- Your instructions
This exercise calls for every record to be returned exactly, with pictures removed.

- Records
-*-

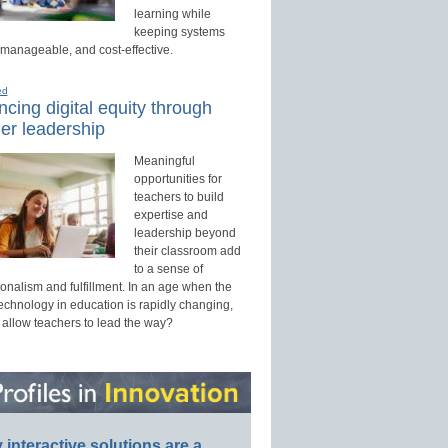
learning while
keeping systems
 manageable, and cost-effective.
ed
cing digital equity through
er leadership
Meaningful
opportunities for
teachers to build
expertise and
leadership beyond
their classroom add
to a sense of
onalism and fulfillment. In an age when the
technology in education is rapidly changing,
 allow teachers to lead the way?
interactive solutions are a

-*-

- Response area
learning while
keeping systems
 manageable, and cost-effective.
ed
cing digital equity through
er leadership
Meaningful
opportunities for
teachers to build
expertise and
leadership beyond
their classroom add
to a sense of
onalism and fulfillment. In an age when the
technology in education is rapidly changing,
 allow teachers to lead the way?
interactive solutions are a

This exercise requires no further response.